§ EXERCISE OBJECTIVE
The lines to copy are those in the records below that hold the word "Hidangan".

Collected data:
□ □ □ □ □ □ □

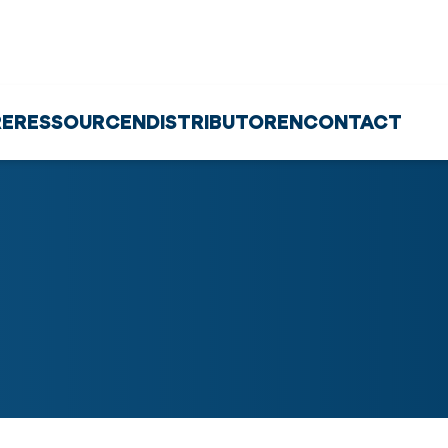
RE
RESSOURCEN
DISTRIBUTOREN
CONTACT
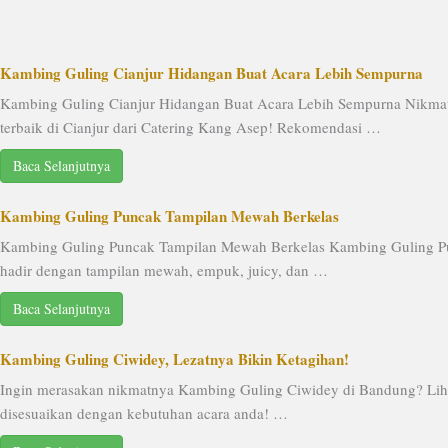
Kambing Guling Cianjur Hidangan Buat Acara Lebih Sempurna
Kambing Guling Cianjur Hidangan Buat Acara Lebih Sempurna Nikma
terbaik di Cianjur dari Catering Kang Asep! Rekomendasi …
Baca Selanjutnya
Kambing Guling Puncak Tampilan Mewah Berkelas
Kambing Guling Puncak Tampilan Mewah Berkelas Kambing Guling Pu
hadir dengan tampilan mewah, empuk, juicy, dan …
Baca Selanjutnya
Kambing Guling Ciwidey, Lezatnya Bikin Ketagihan!
Ingin merasakan nikmatnya Kambing Guling Ciwidey di Bandung? Liha
disesuaikan dengan kebutuhan acara anda! …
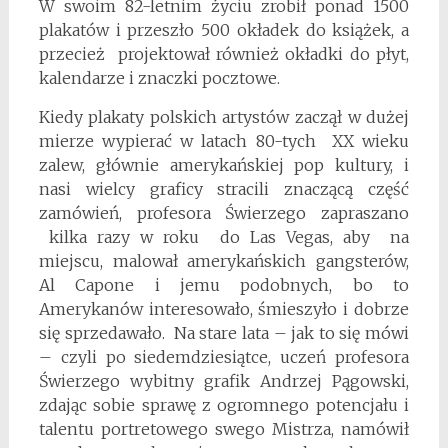
W swoim 82-letnim życiu zrobił ponad 1500
plakatów i przeszło 500 okładek do książek, a
przecież projektował również okładki do płyt,
kalendarze i znaczki pocztowe.
Kiedy plakaty polskich artystów zaczął w dużej
mierze wypierać w latach 80-tych XX wieku
zalew, głównie amerykańskiej pop kultury, i
nasi wielcy graficy stracili znaczącą część
zamówień, profesora Świerzego zapraszano
kilka razy w roku do Las Vegas, aby na
miejscu, malował amerykańskich gangsterów,
Al Capone i jemu podobnych, bo to
Amerykanów interesowało, śmieszyło i dobrze
się sprzedawało. Na stare lata – jak to się mówi
– czyli po siedemdziesiątce, uczeń profesora
Świerzego wybitny grafik Andrzej Pągowski,
zdając sobie sprawę z ogromnego potencjału i
talentu portretowego swego Mistrza, namówił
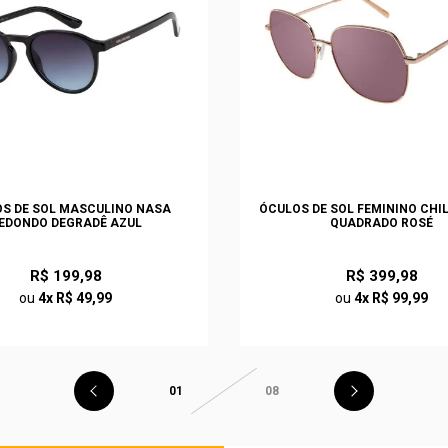
S DE SOL MASCULINO NASA
ÓCULOS DE SOL FEMININO CHI
EDONDO DEGRADÊ AZUL
QUADRADO ROSÉ
R$ 199,98
R$ 399,98
ou
4x R$ 49,99
ou
4x R$ 99,99
01
08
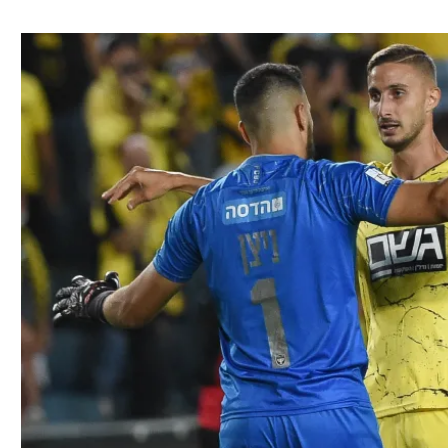
ל אביב
ליגה טורקית
תל אביב
ליגה סינית
חיפה
ליגה ברזילאית
באר שבע
ליגות נוספות
תניה
דה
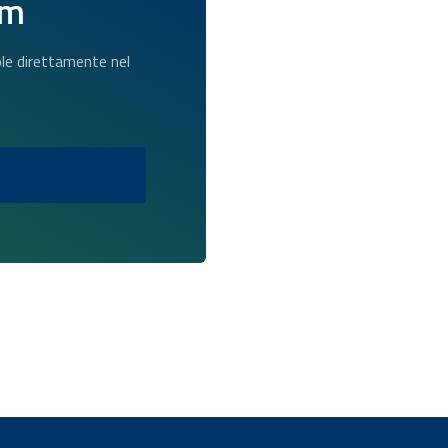
am
dole direttamente nel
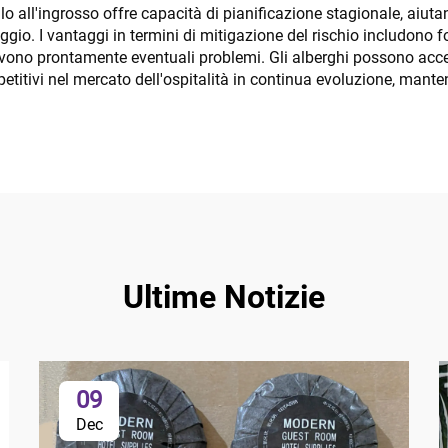
lo all'ingrosso offre capacità di pianificazione stagionale, aiutan
ggio. I vantaggi in termini di mitigazione del rischio includono 
solvono prontamente eventuali problemi. Gli alberghi possono acc
petitivi nel mercato dell'ospitalità in continua evoluzione, m
Ultime Notizie
09
Dec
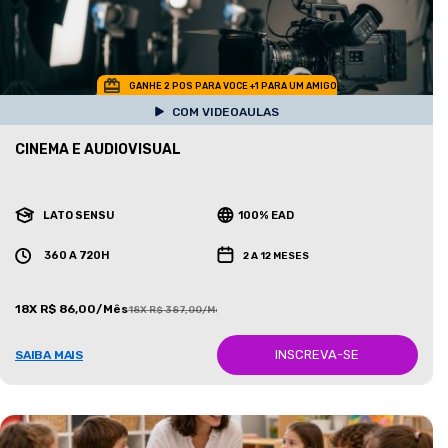
GANHE 2 POS PARA VOCE +1 PARA UM AMIGO
COM VIDEOAULAS
CINEMA E AUDIOVISUAL
LATO SENSU
100% EAD
360 A 720H
2 A 12 MESES
18X R$ 86,00/Mês
18X R$ 387,00/Mês
INSCREVA-SE
SAIBA MAIS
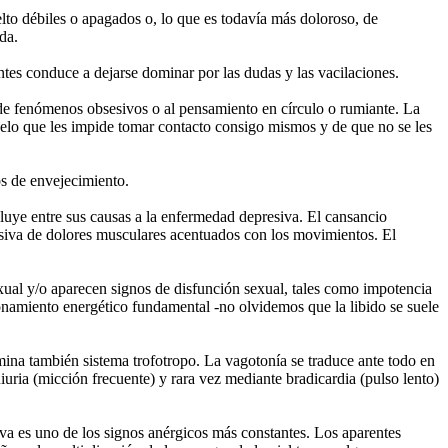
elto débiles o apagados o, lo que es todavía más doloroso, de
da.
ntes conduce a dejarse dominar por las dudas y las vacilaciones.
n de fenómenos obsesivos o al pensamiento en círculo o rumiante. La
 velo que les impide tomar contacto consigo mismos y de que no se les
nos de envejecimiento.
cluye entre sus causas a la enfermedad depresiva. El cansancio
esiva de dolores musculares acentuados con los movimientos. El
exual y/o aparecen signos de disfunción sexual, tales como impotencia
cionamiento energético fundamental -no olvidemos que la libido se suele
mina también sistema trofotropo. La vagotonía se traduce ante todo en
iuria (micción frecuente) y rara vez mediante bradicardia (pulso lento)
liva es uno de los signos anérgicos más constantes. Los aparentes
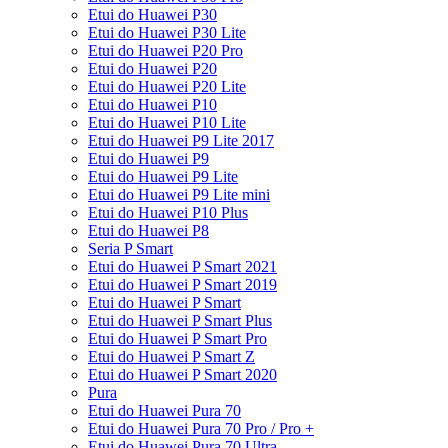
Etui do Huawei P30
Etui do Huawei P30 Lite
Etui do Huawei P20 Pro
Etui do Huawei P20
Etui do Huawei P20 Lite
Etui do Huawei P10
Etui do Huawei P10 Lite
Etui do Huawei P9 Lite 2017
Etui do Huawei P9
Etui do Huawei P9 Lite
Etui do Huawei P9 Lite mini
Etui do Huawei P10 Plus
Etui do Huawei P8
Seria P Smart
Etui do Huawei P Smart 2021
Etui do Huawei P Smart 2019
Etui do Huawei P Smart
Etui do Huawei P Smart Plus
Etui do Huawei P Smart Pro
Etui do Huawei P Smart Z
Etui do Huawei P Smart 2020
Pura
Etui do Huawei Pura 70
Etui do Huawei Pura 70 Pro / Pro +
Etui do Huawei Pura 70 Ultra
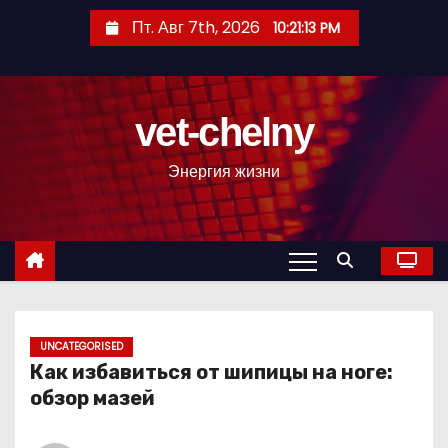
П
Пт. Авг 7th, 2026
10:21:14 PM
е
р
е
vet-chelny
й
т
Энергия жизни
и
к
с
о
д
е
р
UNCATEGORISED
Как избавиться от шипицы на ноге:
ж
обзор мазей
и
м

□ □ □ □ □ □ □

§ EXERCISE RESULT
Kambing Guling Cianjur Hidangan Buat Acara Lebih Sempurna
Kambing Guling Cianjur Hidangan Buat Acara Lebih Sempurna Nikma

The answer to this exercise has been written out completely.